David C. Phillips
Wolf Prize Laureate in Chemistry 1987
David C. Phillips
Affiliation at the time of the award:
University of Oxford, United Kingdom
Award citation:
“for their contributions to protein X-ray crystallography and to the elucidation of structures of enzymes and their mechanisms of action”.
Prize share:
Sir David C. Phillips
David M. Blow
The first enzymes whose 3-dimensional structures were solved by X-ray crystallography were lysozyme by David Phillips in 1965, and chymotrypsin, a larger molecule, by David Blow in 1967. These studies showed how enzymes perform biological catalysis by mobilising their substrates at the active site of the enzyme and gave definite information and ideas about the detailed chemistry of their action. Thus, for the first time it was possible to interpret the catalytic mechanism in stereochemical terms. Both men have also made significant contributions to the tecniques of protein crystallography.
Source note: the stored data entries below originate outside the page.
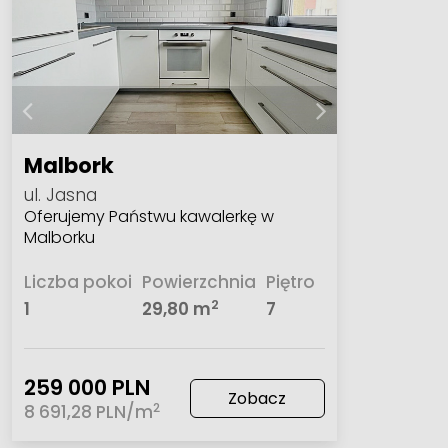
Malbork
ul. Jasna
Oferujemy Państwu kawalerkę w
Malborku
Liczba pokoi
Powierzchnia
Piętro
2
1
29,80 m
7
259 000 PLN
Zobacz
2
8 691,28 PLN/m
Phillips and Blow have between them pioneered experimental and analytical methods that have contributed to the developments of protein crystallography.
Professor David C. Phillips (born in 1924), UK introduced the use of an automatic diffractometer (together with Arndt) for the precise measurements of the large amount of X-ray data given by a protein, which was the precursor for further automation in the field. Phillips and his team solved not only the structure of lysozyme, but also the complex with its substrate which led to the identification of a specific site and showed a distortion of the substrate towards the transition state. (Many features of the local chemistry of the interaction have since been found in other enzymes). In subsequent work Phillips has determined the structure of their enzymes, most notably triosephosphate isomerase, which was another land-mark in complex enzyme structure.